-- Opening Marker --

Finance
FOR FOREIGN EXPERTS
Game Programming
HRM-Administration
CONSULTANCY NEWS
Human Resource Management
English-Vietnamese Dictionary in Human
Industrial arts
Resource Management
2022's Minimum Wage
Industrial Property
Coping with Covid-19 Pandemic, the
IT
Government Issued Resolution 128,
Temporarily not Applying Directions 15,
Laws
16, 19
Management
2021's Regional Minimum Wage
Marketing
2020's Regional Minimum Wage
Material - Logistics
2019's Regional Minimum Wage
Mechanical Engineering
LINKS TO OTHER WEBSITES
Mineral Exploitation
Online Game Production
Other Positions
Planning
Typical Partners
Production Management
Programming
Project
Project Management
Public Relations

-- Closing Marker --
-- Opening Marker --

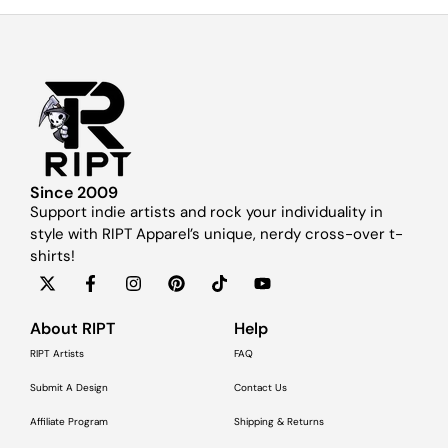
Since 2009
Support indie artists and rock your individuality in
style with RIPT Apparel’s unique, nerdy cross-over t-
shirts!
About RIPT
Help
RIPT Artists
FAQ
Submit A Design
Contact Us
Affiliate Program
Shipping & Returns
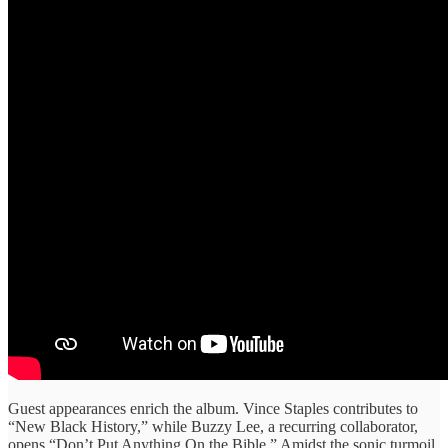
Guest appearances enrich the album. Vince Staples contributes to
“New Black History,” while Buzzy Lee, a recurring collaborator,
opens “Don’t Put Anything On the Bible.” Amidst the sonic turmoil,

-- Closing Marker --

▶ **WHAT YOU NEED TO DO**
Above are the entries. Copy exactly the part that opens with the line containing "Guest appearances enrich" and closes with the line containing "Put Anything On", and no more.

▶ **ANSWER SPACE**
Guest appearances enrich the album. Vince Staples contributes to
“New Black History,” while Buzzy Lee, a recurring collaborator,
opens “Don’t Put Anything On the Bible.” Amidst the sonic turmoil,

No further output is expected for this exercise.